Recordings of Henry Irving

Recording of Henry Irving reciting the opening speech of Richard III – Act I Scene 1

There are one or two minor divergences from the accepted text.


Richard IIIGloster:

Now is the winter of our discontent
Made glorious summer by this sun of York;
And all the clouds, that lower’d upon our house,
In the deep bosom of the ocean buried.
Now are our brows bound with victorious wreaths
Our bruised arms hung up for monuments;
Our stern alarums chang’d to merry meetings,
Our dreadful marches to delightful measures.
Grim-visag’d war hath smooth’d his wrinkled front;
And now, instead of mounting barbed steeds,
To fright the souls of fearful adversaries,
He capers nimbly in a lady’s chamber,
To the lascivious pleasing of a lute.
But I, that am not formed* for sportive tricks,
Nor made to court an amorous looking-glass;
I, that am rudely stamp’d, and want love’s majesty
To strut before a wanton ambling nymph:
I, that am curtail’d of this fair proportion,
Cheated of feature by dissembling nature,
Deform’d, unfinish’d, sent before my time
Into this breathing world, scarce half made up;
And that so lamely and unfashionable,
That dogs bark at me, as I halt by them;

Why I, in this weak piping time of peace


* Should be ‘shaped’

Recording of Henry Irving reciting a Wolsey speech from Henry VIII – Act III Scene 2

It is possible that this recording is spurious – certainly Laurence Irving, HI’s grandson and biographer, thought so. There are minor divergences from the authorised text.

WolseyAnonymous voice:

Sir Henry Irving recites an excerpt from King Henry the Eighth.  Ready, Sir Henry.

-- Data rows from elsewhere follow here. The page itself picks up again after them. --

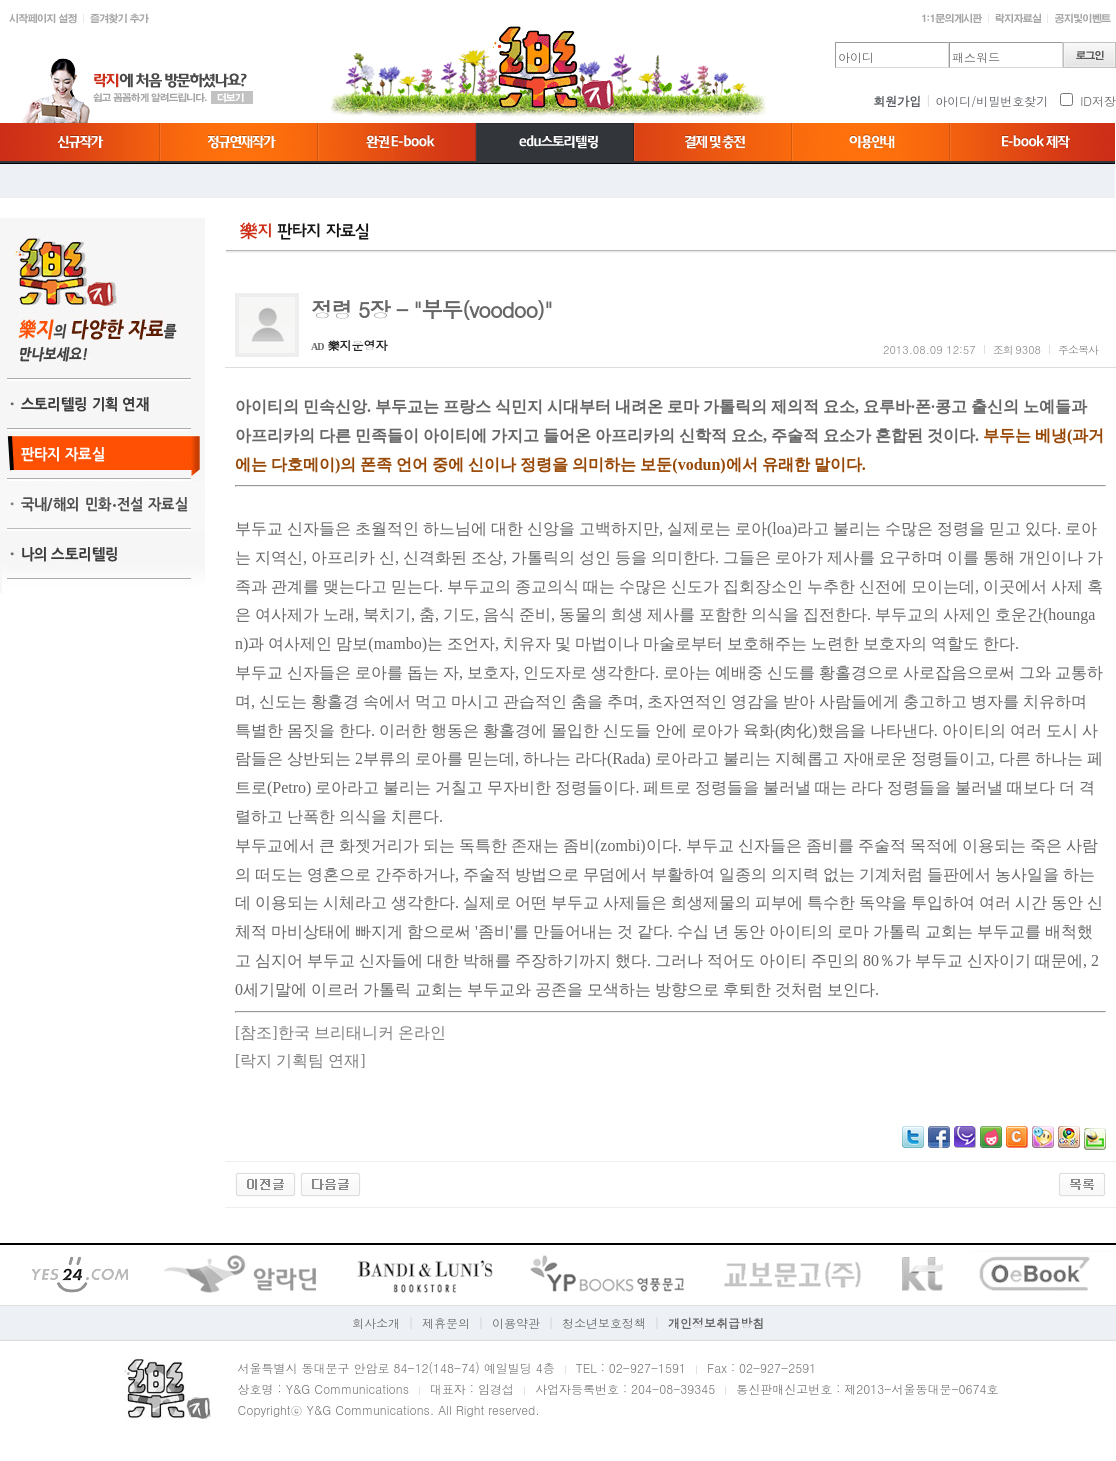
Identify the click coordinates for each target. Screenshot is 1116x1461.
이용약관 (516, 1322)
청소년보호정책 (604, 1322)
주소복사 (1078, 349)
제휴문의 (446, 1322)
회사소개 (376, 1322)
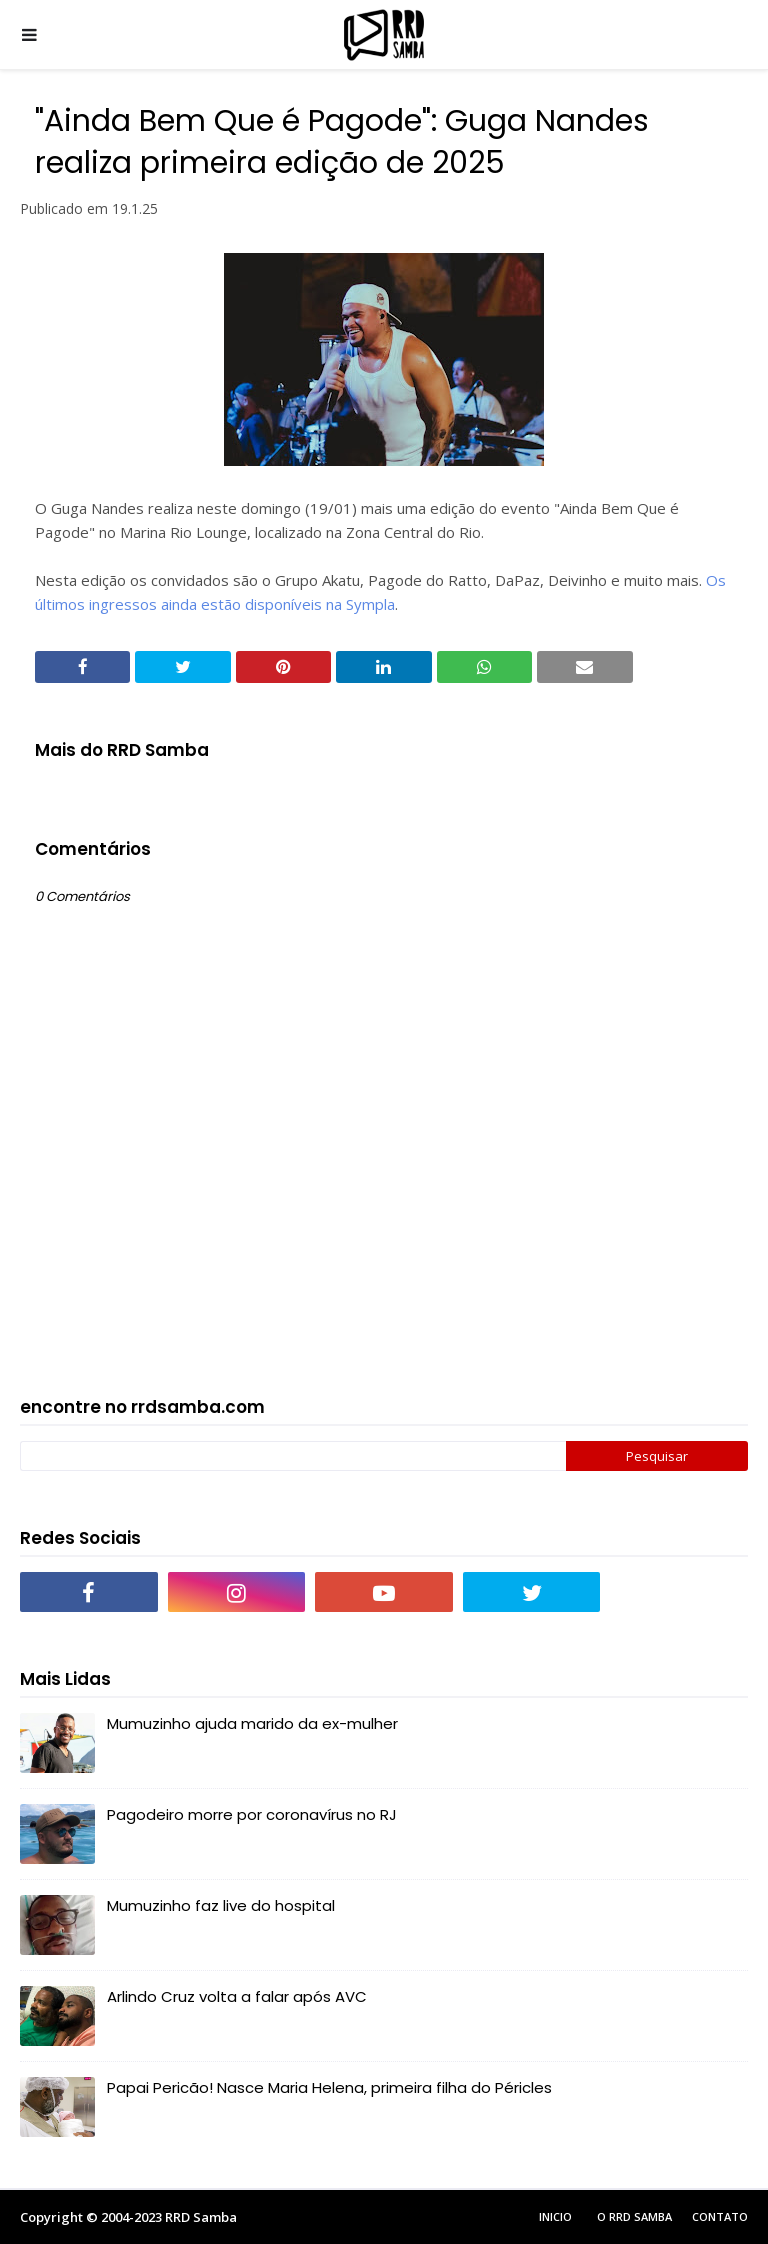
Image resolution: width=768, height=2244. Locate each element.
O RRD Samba (634, 2216)
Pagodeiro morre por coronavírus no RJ (252, 1814)
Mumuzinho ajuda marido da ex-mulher (252, 1723)
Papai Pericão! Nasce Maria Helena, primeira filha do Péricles (329, 2087)
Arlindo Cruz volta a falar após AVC (237, 1996)
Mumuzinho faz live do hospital (221, 1905)
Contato (720, 2216)
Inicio (555, 2216)
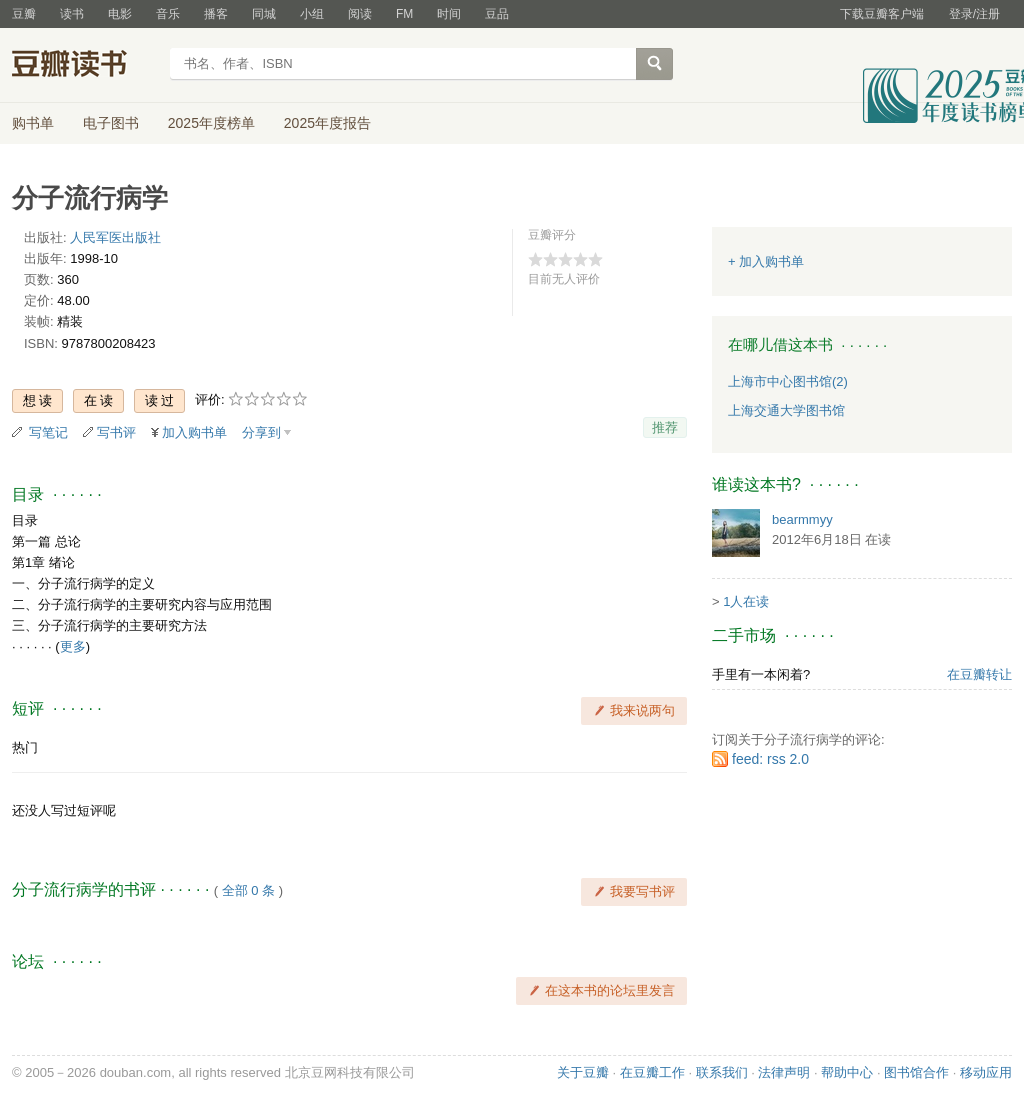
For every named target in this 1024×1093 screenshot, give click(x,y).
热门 (25, 747)
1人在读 (746, 601)
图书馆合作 (916, 1072)
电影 (120, 14)
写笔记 (48, 432)
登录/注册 (974, 14)
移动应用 (986, 1072)
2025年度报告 (327, 123)
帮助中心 (847, 1072)
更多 (73, 646)
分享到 (261, 432)
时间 (449, 14)
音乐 (168, 14)
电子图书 (111, 123)
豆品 (497, 14)
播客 (216, 14)
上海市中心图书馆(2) (788, 381)
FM (404, 14)
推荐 (665, 427)
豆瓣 (24, 14)
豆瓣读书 (84, 66)
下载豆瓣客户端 (882, 14)
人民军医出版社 (115, 237)
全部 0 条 (248, 890)
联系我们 (722, 1072)
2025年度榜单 (211, 123)
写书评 (116, 432)
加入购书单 (194, 432)
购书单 (33, 123)
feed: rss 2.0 (770, 759)
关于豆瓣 (583, 1072)
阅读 (360, 14)
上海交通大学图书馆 (786, 410)
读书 (72, 14)
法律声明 (784, 1072)
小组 (312, 14)
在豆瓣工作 (652, 1072)
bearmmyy (802, 519)
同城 (264, 14)
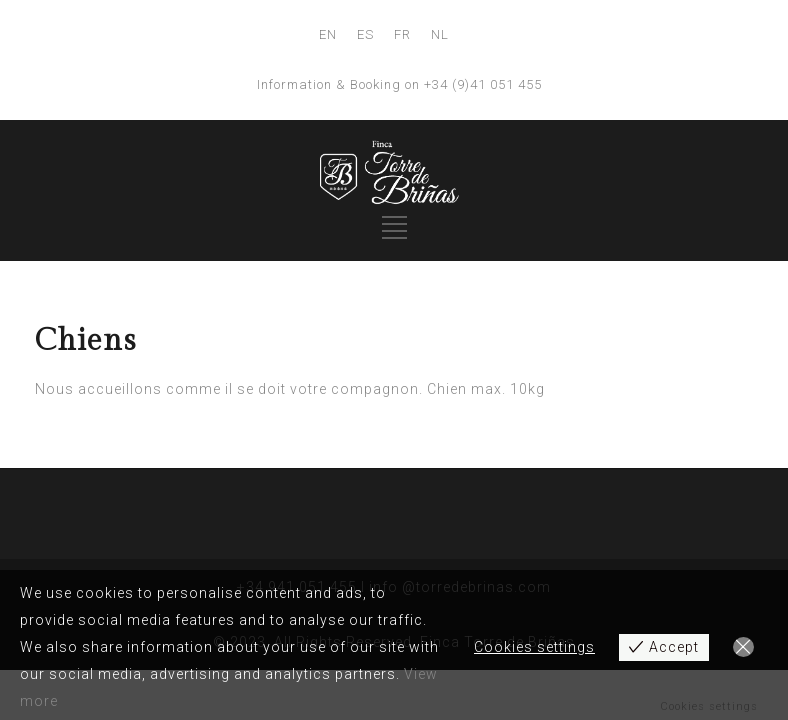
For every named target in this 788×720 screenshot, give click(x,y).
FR (402, 34)
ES (365, 34)
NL (440, 34)
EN (328, 34)
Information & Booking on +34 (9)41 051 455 (399, 84)
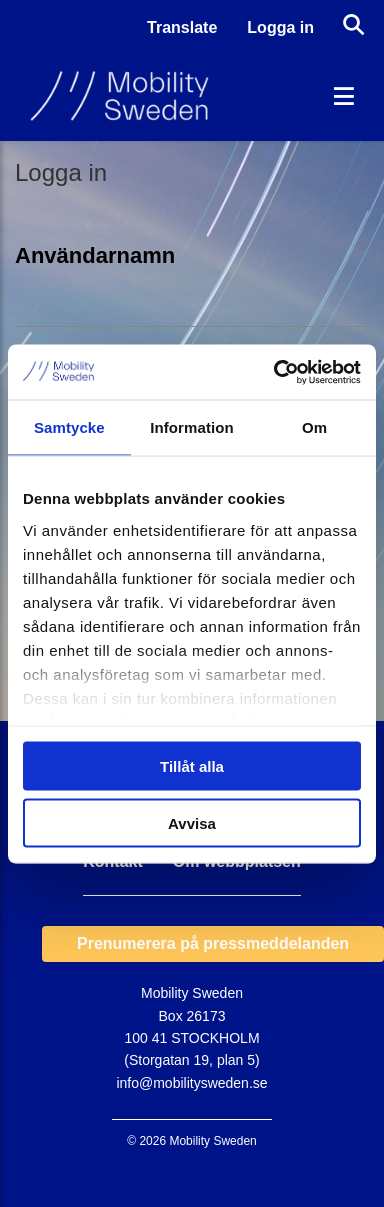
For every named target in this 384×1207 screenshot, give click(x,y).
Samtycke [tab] (69, 427)
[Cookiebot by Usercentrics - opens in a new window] (275, 372)
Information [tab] (192, 427)
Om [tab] (314, 427)
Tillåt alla (192, 766)
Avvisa (192, 822)
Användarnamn (95, 255)
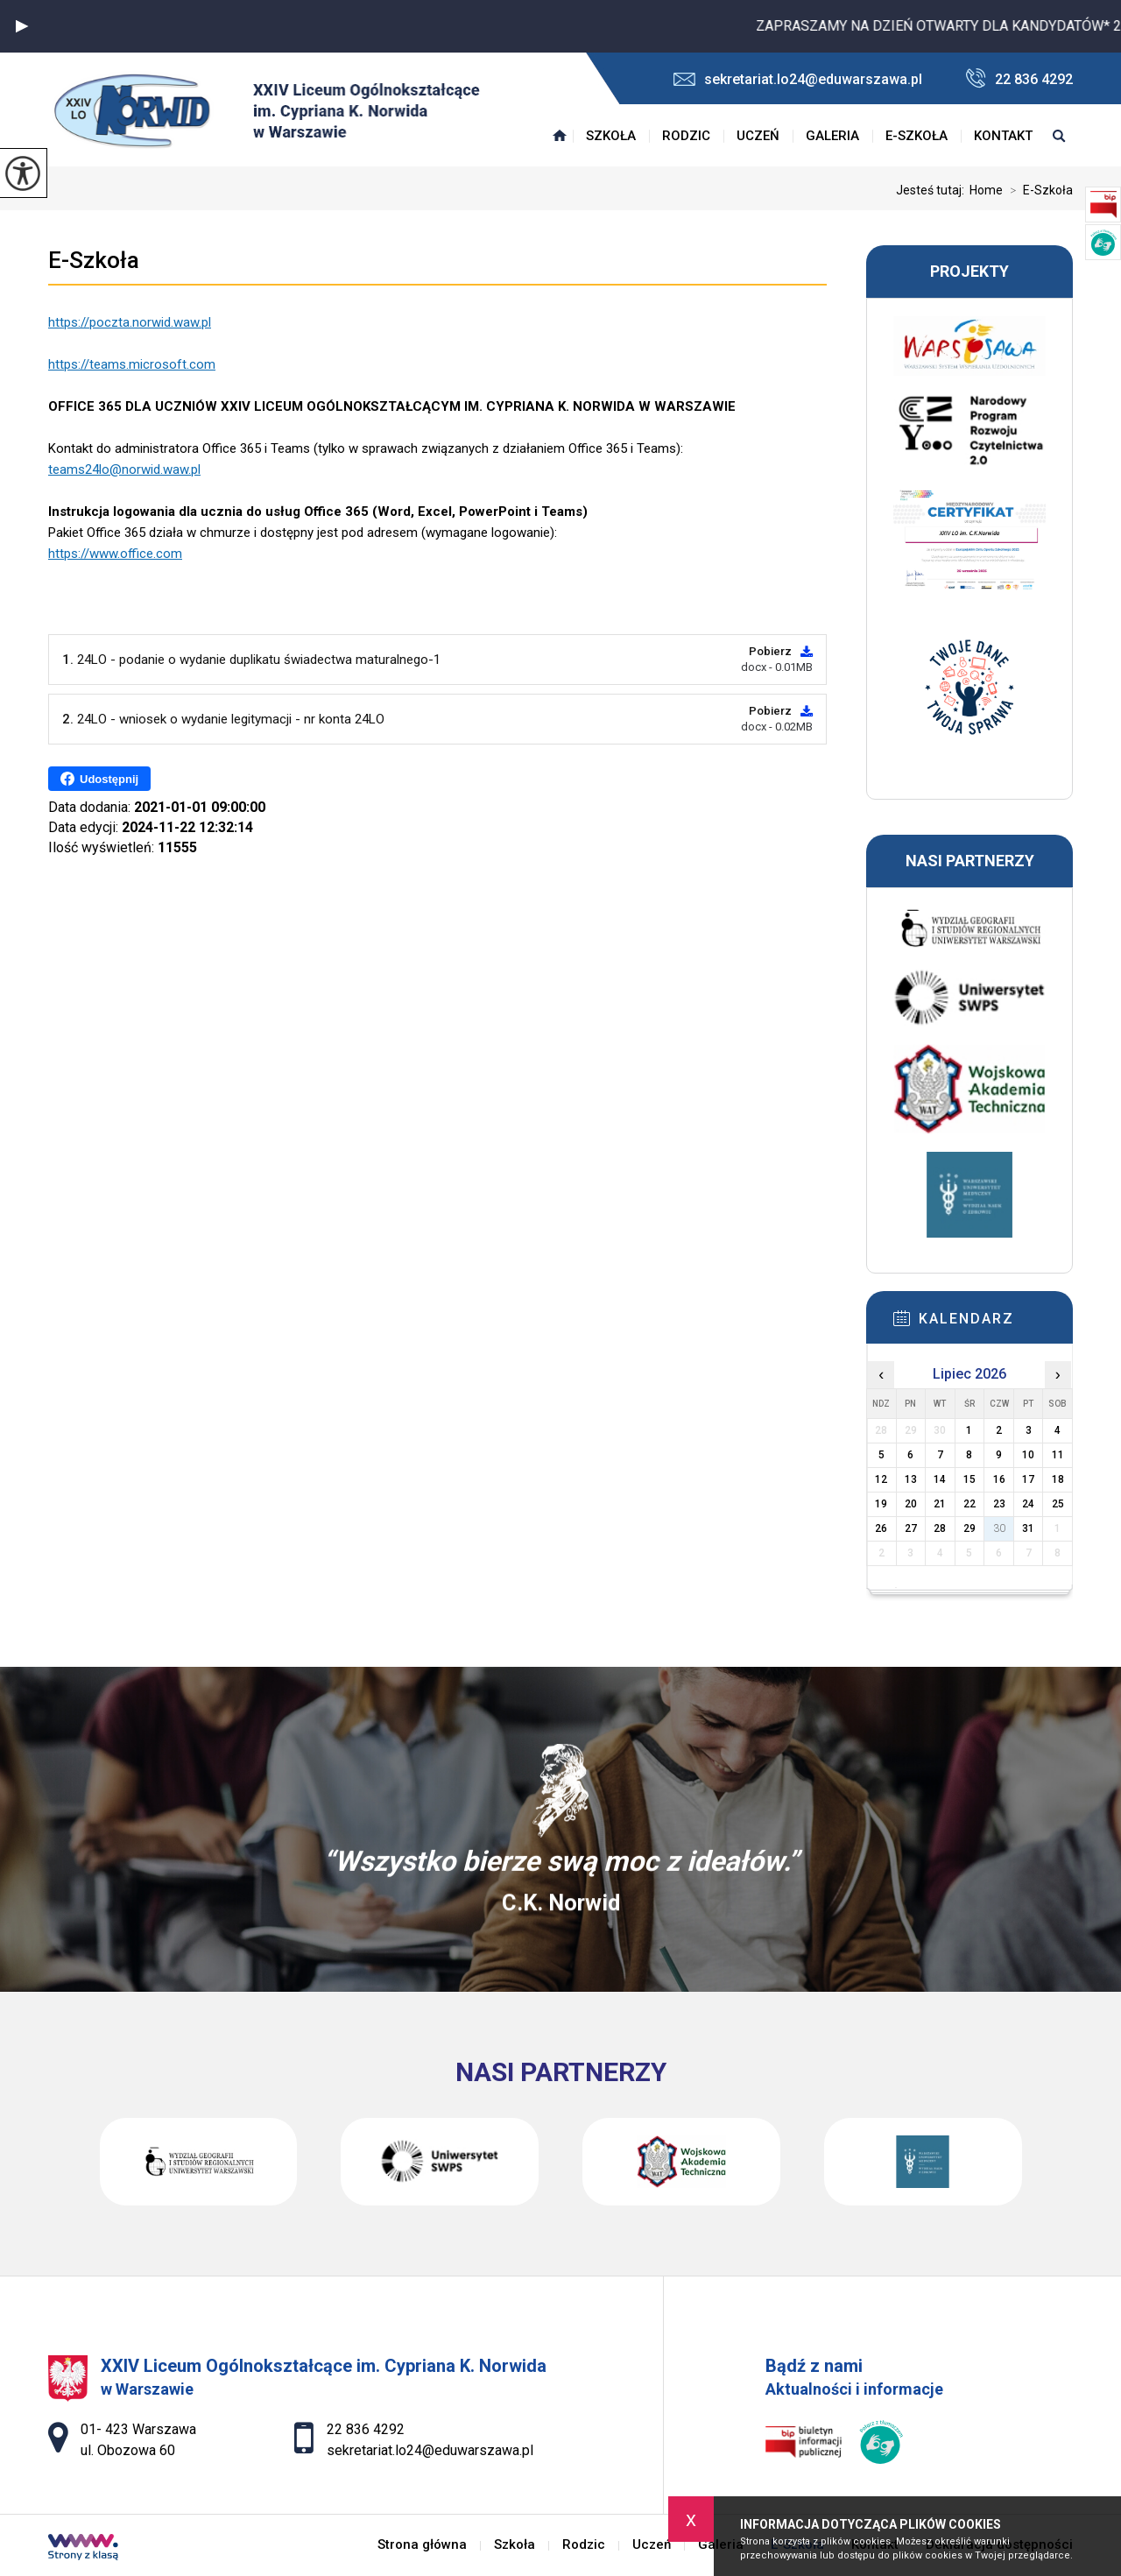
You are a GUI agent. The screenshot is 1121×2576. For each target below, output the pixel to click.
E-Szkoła (916, 136)
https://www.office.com (115, 553)
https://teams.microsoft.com (131, 364)
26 (881, 1528)
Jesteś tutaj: (932, 190)
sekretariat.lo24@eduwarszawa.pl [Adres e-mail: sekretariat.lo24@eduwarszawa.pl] (430, 2450)
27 (911, 1528)
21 (940, 1504)
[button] (22, 26)
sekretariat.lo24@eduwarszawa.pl (797, 79)
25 (1058, 1504)
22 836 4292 (1019, 78)
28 (940, 1528)
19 (881, 1504)
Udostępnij (99, 779)
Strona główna (559, 135)
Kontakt (1003, 136)
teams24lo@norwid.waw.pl (124, 469)
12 (881, 1479)
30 (999, 1528)
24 (1028, 1504)
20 (911, 1504)
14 (940, 1479)
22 (969, 1504)
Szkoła (611, 136)
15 (969, 1479)
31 (1028, 1528)
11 (1058, 1455)
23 (999, 1504)
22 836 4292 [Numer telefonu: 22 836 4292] (366, 2429)
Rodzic (686, 136)
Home (986, 190)
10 (1028, 1455)
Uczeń (758, 136)
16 (999, 1479)
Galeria (832, 136)
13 (911, 1479)
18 (1058, 1479)
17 (1028, 1479)
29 (969, 1528)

Cromwell, I did not think to shed a tear
In all my miseries; but thou hast forc’d me,
Out of thy honest truth, to play the woman.
Let’s dry our eyes: and thus far hear me, Cromwell;
And when I am forgotten, as I shall be;
And sleep in dull cold marble, where no mention
Of me must more be heard, then say I taught thee;
Say, Wolsey, that once trod the ways of glory,
Found thee a way, out of his wrack, to rise in;
A sure and safe one, though thy master miss’d it.
Mark but my fall, and that which ruin’d me.
Cromwell, I charge thee, fling away ambition;
By that sin fell the angels how can man then,
The image of his Maker, hope to win by’t?
Love thyself last : cherish e’en hearts that hate thee;
Corruption wins not more than honesty
Still in thy right hand carry gentle peace,
To silence envious tongues: be just and fear not:
Let all the ends thou aim’st at be thy country’s,
Thy God’s, and truth’s; then if thou fall’st, 0 Cromwell,
Thou fall’st a blessed martyr. . 0 Cromwell, Cromwell,
Had I but serv’d my God with half the zeal
I serv’d my king, he would not in mine age
Have left me naked to mine enemies.
Come Cromwell, Let us go in. My spirit is broken Ahhhh.

I consider that one of the finest passages in Shakespeare.